Stell Dir also vor, Du planst ein Startup zu gründen, weil Du eine großartige Geschäftsidee hast, und Du weißt um die reizvollen Möglichkeiten, diese Idee im Ausland zu realisieren. Gut! Es dürfte Dir aber kaum bekannt sein, dass Du, sofern Du es richtig anstellst, bei einer späteren Rückkehr (mit Deinem Unternehmen) nach Deutschland bis zu 15 Jahre lang keine oder nur sehr geringe Steuern zu bezahlen brauchst!

Unter "richtig anstellen" ist vor allem zu verstehen, dass Du Dein Unternehmen im Ausland als Einzelunternehmen oder Personengesellschaft gründest, nicht als Kapitalgesellschaft. Das ist deshalb wichtig, weil dann bei einer späteren Rückkehr die Überführung des Unternehmens nach Deutschland als steuerneutrale Einlage behandelt wird.

Im Rahmen dieser Unternehmensüberführung verlangt das Bewertungsrecht eine Bewertung auch der immateriellen Wirtschaftsgüter. Zur Berechnung werden die durchschnittlichen Unternehmensgewinne der letzten drei Jahre mit dem Faktor 13,75 multipliziert. Diese Einlage darfst Du dann über die nächsten 15 Jahre abschreiben, was dazu führt, dass Du in diesem Zeitraum kaum oder gar keine Steuern bezahlen musst.

Wie ist das steuerrechtlich möglich?

Dass Du von dieser Möglichkeit vermutlich noch nichts gehört hast, ist kein Zufall. Das liegt daran, dass die rechtlichen Rahmenbedingungen vom Unternehmer richtig gestaltet werden müssen, und am komplexen Steuerrecht, das man hierbei bis ins Detail nutzen muss.

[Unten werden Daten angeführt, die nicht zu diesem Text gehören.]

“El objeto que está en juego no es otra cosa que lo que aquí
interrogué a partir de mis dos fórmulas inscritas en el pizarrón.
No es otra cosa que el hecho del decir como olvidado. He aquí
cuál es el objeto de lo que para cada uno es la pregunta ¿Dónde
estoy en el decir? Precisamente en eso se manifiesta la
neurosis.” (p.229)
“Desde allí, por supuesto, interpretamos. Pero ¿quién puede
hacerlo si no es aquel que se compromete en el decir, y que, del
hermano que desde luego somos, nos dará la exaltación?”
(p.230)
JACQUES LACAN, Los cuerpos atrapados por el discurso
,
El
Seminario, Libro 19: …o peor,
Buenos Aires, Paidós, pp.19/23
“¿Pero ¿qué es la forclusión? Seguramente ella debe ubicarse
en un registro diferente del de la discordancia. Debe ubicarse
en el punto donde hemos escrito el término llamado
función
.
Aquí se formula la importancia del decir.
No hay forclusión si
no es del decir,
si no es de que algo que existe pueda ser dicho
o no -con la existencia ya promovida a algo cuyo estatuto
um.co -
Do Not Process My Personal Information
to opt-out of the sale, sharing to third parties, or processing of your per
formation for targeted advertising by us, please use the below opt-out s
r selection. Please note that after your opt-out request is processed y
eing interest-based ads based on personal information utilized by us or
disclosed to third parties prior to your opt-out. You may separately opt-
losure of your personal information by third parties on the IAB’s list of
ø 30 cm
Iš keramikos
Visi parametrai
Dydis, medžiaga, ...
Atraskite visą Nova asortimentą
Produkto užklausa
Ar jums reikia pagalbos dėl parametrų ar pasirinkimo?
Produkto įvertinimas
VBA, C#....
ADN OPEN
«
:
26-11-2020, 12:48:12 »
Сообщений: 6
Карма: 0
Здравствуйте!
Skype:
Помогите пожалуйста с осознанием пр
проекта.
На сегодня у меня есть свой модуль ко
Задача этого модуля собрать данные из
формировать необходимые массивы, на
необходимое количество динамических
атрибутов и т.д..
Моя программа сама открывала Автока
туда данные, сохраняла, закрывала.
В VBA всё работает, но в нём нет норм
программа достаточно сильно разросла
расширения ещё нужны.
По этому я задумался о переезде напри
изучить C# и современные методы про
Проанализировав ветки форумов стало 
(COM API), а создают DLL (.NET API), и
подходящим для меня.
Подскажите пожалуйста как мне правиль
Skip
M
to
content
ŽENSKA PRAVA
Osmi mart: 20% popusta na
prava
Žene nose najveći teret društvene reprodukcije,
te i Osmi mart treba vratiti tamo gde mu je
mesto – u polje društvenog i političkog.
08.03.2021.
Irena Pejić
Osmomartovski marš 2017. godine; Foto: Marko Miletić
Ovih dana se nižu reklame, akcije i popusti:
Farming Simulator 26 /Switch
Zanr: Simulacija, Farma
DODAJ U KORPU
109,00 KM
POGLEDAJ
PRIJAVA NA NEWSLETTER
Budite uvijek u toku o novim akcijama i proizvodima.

Die rechtlichen Grundlagen

Der Ausgangspunkt ist die Einlagen-Regel des Einkommensteuerrechts (§ 4 Abs. 1 Satz 8 EStG): "Einlagen sind alle Wirtschaftsgüter [...], die der Steuerpflichtige dem Betrieb im Laufe des Wirtschaftsjahres zugeführt hat; einer Einlage steht die Begründung des Besteuerungsrechts der Bundesrepublik Deutschland hinsichtlich des Gewinns aus der Veräußerung eines Wirtschaftsguts gleich."

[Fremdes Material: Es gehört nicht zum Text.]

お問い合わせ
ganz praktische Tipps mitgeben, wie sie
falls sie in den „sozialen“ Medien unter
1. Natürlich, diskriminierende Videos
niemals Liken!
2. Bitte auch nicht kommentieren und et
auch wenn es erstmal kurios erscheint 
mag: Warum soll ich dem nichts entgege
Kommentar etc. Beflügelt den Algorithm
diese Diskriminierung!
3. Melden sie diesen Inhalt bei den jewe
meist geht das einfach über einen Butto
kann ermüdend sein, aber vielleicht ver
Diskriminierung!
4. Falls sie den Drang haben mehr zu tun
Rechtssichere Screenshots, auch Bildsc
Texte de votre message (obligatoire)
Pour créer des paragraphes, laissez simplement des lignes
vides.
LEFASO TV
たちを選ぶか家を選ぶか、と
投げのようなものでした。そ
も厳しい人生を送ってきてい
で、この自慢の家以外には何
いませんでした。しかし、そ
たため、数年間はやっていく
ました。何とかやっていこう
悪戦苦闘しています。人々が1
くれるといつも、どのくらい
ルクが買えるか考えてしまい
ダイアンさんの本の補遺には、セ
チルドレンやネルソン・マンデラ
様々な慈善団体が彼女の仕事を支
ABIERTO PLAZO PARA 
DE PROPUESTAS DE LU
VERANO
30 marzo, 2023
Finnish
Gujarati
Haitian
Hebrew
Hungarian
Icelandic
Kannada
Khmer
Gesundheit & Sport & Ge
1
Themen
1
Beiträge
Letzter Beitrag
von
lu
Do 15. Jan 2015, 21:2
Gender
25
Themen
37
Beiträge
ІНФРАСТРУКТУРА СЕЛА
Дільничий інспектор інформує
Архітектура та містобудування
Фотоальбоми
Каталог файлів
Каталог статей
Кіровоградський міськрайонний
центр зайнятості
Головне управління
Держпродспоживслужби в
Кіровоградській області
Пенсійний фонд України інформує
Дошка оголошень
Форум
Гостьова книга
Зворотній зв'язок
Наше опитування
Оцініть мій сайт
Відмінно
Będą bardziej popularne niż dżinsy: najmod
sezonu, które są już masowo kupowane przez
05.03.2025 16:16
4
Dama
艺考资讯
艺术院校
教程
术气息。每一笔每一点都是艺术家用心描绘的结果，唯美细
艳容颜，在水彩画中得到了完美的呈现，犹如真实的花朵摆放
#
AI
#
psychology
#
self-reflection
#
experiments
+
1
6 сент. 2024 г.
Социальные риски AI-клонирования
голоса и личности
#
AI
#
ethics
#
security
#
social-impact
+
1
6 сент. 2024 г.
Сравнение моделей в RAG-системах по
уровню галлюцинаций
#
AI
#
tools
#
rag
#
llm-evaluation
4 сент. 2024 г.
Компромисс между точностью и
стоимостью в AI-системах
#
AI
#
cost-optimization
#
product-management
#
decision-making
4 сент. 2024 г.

Beachtenswert ist besonders der zweite Halbsatz, die sogenannte Verstrickung, das Spiegelbild der Entstrickung: Kehrt ein Wirtschaftsgut in den deutschen Besteuerungszugriff zurück, wird das steuerlich wie eine Einlage behandelt. Dass eine solche Einlage bei Betrieben und Mitunternehmeranteilen steuerneutral erfolgen kann, sichert das Umwandlungssteuerrecht ab.

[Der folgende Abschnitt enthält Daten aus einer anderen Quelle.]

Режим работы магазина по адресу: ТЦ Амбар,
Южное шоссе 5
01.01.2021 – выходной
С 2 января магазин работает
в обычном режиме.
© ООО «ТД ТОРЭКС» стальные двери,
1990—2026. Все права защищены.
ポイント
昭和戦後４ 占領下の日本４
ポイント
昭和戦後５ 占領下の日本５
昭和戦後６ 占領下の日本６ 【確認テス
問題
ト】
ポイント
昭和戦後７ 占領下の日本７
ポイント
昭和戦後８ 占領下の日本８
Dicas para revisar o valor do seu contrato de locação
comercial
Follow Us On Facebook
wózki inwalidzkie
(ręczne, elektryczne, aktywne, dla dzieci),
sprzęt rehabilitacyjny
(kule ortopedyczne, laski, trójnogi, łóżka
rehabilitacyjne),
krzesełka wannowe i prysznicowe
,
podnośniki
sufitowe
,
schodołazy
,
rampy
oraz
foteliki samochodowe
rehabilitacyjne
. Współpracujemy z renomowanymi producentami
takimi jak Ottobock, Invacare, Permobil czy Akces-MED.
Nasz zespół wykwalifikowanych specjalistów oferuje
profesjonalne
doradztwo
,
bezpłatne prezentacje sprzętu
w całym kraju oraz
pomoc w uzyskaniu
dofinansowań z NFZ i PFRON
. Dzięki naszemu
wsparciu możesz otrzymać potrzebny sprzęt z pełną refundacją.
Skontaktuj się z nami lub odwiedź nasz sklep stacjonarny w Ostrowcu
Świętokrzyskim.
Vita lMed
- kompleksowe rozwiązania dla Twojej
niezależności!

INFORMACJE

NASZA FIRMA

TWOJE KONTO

Für die Bewertung der eingelegten Wirtschaftsgüter gilt das Bewertungsgesetz, und dort insbesondere das vereinfachte Ertragswertverfahren mit dem gesetzlich festgelegten Kapitalisierungsfaktor von 13,75. Und schließlich stellen die Einkommensteuer-Richtlinien klar, dass das übliche Aktivierungsverbot für selbst geschaffene immaterielle Wirtschaftsgüter bei der Einlage nicht gilt: Eingelegte immaterielle Wirtschaftsgüter, allen voran der Geschäfts- oder Firmenwert, dürfen (und müssen) aktiviert werden. Genau dieser aktivierte Firmenwert wird anschließend planmäßig über 15 Jahre abgeschrieben.

Voraussetzungen, die Du als Unternehmer erfüllen musst

Um die Steuervorteile in Anspruch nehmen zu können, musst Du vor der Gründung Deines Einzelunternehmens oder Deiner Personengesellschaft im Ausland in Deutschland steuerpflichtig gewesen sein, gleichzeitig aber noch nicht unternehmerisch aktiv. Diese Möglichkeit ist also insbesondere für Startup-Gründer interessant, die ihre Idee von Anfang an im Ausland aufbauen.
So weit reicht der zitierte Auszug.